Mme Costantini a plus de 25 ans d’expérience dans le commerce international et est actuellement directrice générale de Grupo Financiero GST, une société privée de gestion d’actifs qui se classe parmi les principaux groupes financiers d’Argentine. Auparavant, elle a été présidente et chef de la direction de la compagnie aérienne nationale argentine, Aerolíneas Argentina, ainsi que présidente et directrice générale, Argentine, Paraguay et Uruguay, de General Motors.
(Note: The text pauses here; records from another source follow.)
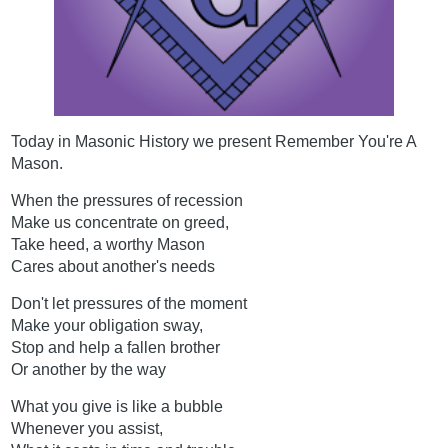
Today in Masonic History we present Remember You're A
Mason.
When the pressures of recession
Make us concentrate on greed,
Take heed, a worthy Mason
Cares about another's needs
Don't let pressures of the moment
Make your obligation sway,
Stop and help a fallen brother
Or another by the way
What you give is like a bubble
Whenever you assist,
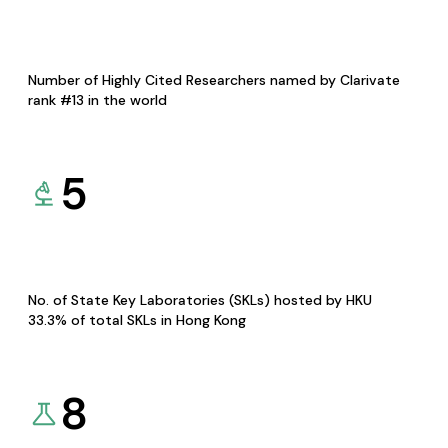
Number of Highly Cited Researchers named by Clarivate
rank #13 in the world
5
No. of State Key Laboratories (SKLs) hosted by HKU
33.3% of total SKLs in Hong Kong
8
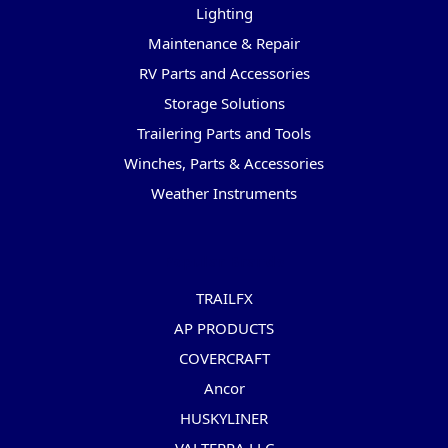
Lighting
Maintenance & Repair
RV Parts and Accessories
Storage Solutions
Trailering Parts and Tools
Winches, Parts & Accessories
Weather Instruments
Popular Brands
TRAILFX
AP PRODUCTS
COVERCRAFT
Ancor
HUSKYLINER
Elle est titulaire d’un baccalauréat en communications sociales et publicité de la Pontificia Universidade Católica do Paraná au Brésil et d’un MBA en marketing et commerce international de la Quinlan School of Business de l’Université Loyola de Chicago.

Mme Costantini est une ancienne présidente de l’ADEFA, l’association des constructeurs automobiles en Argentine, où elle a exercé deux mandats. Elle a été incluse dans la liste des 500 dirigeants les plus influents d’Amérique latine par Bloomberg Línea et a été nommée par le magazine Fortune comme l’une des 50 femmes d’affaires les plus puissantes en dehors des États-Unis. Elle a récemment publié Un Líder en Vos, un livre sur le leadership, et siège aux conseils d’administration du CIPPEC (Centro de Implementación de Políticas Públicas para la Equidad y el Crecimiento), un groupe de réflexion en Argentine, et de la Food Bank Argentina. Mme Costantini est également membre du conseil consultatif international de Barrick.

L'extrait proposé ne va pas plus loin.